Other longtime L.A. watchers say the so-called cultural heart must be seen in the larger context of downtown. Ms. Borda points to a "renaissance" that has flowed from the recent arrival of other catalytic buildings such as the new Cathedral of Our Lady of the Angels and the nearby Staples Center arena. According to the Los Angeles Economic Development Corporation (LAEDC), 13,000 residential units have moved into the downtown area since 1999.
However, points out Mr. Kotkin, some 200,000 jobs left downtown during roughly the same period. Also, according to the LAEDC, housing values have plummeted due to lack of buyers. Condos priced at nearly $1 million just two years ago have fallen below $300,000.
That may disappoint investors in the "big box," vertical approach to city renewal, but ironically, it may begin to produce the sort of street-level vitality that gives a city its heart. Many of the expensive condos have converted to rental units as upscale buyers failed to materialize, points out Jon Regardie, executive editor of Los Angeles Downtown News, who adds that they now hover above 90 percent occupancy. Pockets of bustling urban life, including the arrival of Ralph's, a major supermarket chain, are inexorably moving toward the Grand Avenue strip, he says. "This is a slow process, but it is much livelier down here than even just five years ago." As with so much in the backyard of Tinseltown, the final word may be what arises from the "buzz" on the street. And these days, the word about downtown seems to be evolving.

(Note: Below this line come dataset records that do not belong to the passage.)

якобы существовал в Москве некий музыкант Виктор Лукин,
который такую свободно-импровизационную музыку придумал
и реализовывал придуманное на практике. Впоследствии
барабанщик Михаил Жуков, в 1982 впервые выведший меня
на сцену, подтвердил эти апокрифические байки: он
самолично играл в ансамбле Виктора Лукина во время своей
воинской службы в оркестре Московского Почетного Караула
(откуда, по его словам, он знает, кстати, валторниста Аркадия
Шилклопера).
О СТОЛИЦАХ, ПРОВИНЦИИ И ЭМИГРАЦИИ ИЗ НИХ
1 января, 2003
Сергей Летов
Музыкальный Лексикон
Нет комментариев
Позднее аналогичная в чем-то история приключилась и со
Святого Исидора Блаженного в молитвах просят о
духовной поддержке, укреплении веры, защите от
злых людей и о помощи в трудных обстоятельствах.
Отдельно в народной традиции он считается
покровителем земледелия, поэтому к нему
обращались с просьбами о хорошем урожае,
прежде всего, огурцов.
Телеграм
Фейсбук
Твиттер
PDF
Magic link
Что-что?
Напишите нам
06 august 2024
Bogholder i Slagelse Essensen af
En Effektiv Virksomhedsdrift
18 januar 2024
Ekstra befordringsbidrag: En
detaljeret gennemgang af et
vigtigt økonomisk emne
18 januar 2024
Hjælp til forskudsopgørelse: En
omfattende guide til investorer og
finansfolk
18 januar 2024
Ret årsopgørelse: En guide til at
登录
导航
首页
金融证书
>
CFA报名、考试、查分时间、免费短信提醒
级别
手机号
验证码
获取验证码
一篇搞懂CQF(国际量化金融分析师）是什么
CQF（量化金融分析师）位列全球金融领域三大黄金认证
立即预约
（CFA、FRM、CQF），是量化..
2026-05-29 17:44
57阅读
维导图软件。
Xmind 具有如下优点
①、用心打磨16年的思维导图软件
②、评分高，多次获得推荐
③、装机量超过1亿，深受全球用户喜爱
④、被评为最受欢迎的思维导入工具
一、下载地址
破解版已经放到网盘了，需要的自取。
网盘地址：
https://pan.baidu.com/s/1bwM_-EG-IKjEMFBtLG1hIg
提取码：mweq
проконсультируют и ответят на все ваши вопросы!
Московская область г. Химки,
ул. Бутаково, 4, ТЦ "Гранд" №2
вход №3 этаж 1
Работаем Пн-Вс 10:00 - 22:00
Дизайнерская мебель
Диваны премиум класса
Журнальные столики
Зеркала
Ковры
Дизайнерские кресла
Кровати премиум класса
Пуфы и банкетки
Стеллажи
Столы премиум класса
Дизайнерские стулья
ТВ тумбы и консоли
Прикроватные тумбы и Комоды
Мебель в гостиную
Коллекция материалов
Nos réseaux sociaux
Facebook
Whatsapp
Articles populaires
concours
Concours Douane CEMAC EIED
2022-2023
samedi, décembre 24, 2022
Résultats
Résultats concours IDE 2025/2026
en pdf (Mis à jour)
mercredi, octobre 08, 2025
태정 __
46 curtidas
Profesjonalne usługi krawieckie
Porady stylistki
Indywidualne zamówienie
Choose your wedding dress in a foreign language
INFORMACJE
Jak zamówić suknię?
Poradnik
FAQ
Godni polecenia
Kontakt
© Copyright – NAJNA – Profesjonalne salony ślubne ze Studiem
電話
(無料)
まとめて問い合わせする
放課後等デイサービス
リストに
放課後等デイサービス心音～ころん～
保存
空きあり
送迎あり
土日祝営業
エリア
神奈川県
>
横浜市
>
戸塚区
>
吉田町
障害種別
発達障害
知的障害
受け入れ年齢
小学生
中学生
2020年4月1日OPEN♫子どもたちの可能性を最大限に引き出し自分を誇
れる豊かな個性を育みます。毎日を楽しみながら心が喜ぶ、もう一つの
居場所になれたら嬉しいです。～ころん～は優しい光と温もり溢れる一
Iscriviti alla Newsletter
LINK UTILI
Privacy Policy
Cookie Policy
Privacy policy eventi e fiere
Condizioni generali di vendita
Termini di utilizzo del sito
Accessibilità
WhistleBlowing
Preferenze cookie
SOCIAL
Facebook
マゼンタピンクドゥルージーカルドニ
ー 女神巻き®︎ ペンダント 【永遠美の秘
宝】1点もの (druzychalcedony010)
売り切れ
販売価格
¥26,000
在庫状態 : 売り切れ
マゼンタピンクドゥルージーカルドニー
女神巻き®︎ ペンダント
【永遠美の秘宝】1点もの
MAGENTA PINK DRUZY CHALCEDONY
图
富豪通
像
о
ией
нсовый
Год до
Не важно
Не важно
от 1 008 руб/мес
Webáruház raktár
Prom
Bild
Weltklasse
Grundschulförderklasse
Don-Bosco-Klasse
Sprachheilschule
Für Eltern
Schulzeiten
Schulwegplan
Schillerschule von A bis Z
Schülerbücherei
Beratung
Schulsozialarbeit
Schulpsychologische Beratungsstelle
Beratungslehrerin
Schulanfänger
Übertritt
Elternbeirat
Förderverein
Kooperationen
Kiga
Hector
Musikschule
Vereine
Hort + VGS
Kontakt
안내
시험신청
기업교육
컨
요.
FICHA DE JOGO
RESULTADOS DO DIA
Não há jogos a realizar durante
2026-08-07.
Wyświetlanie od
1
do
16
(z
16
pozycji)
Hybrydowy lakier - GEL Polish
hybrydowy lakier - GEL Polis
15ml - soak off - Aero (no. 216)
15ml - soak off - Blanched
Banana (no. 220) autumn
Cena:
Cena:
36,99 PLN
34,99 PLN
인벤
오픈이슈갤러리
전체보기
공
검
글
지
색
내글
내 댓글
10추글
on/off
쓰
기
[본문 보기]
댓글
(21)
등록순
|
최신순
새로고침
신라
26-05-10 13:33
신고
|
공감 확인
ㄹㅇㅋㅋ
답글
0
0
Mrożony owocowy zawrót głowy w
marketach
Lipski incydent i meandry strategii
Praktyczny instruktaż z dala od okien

"Before Disney Hall I did not like to come downtown," says Anna Hauck, a 35-year Beverly Hills resident as she pauses in front of the box office. Her husband, Wolfgang Schmidt, agrees. "It's been a muddle down here for many years. But now it's much safer and easier to get in and out, so we'll come."
Carol Martinez, an empty nester and former suburbanite whose apartment of four years overlooks Disney Hall, says 10 years ago it was downright weird to even consider moving downtown. "Now," she says, "all my friends think it's cool."
While the downtown cultural institutions may have turned the tide in attracting their traditional audience, a largely affluent populace that commutes in from the larger region, they still face a longer-range, but potentially trickier challenge.
The city population is now "majority minority," say economists, which largely means a lower income and in many cases, lower education level. Whether this upcoming populace will provide the financial support these institutions require is not clear, but Brazilian immigrant Jaqueline Calfruni who came downtown with her children for the free day of concerts gives a hint. "I like the culture," she says, "I think it's important for my children to see the music. But I only came because it was free. I would never come down and buy a ticket. It's too expensive."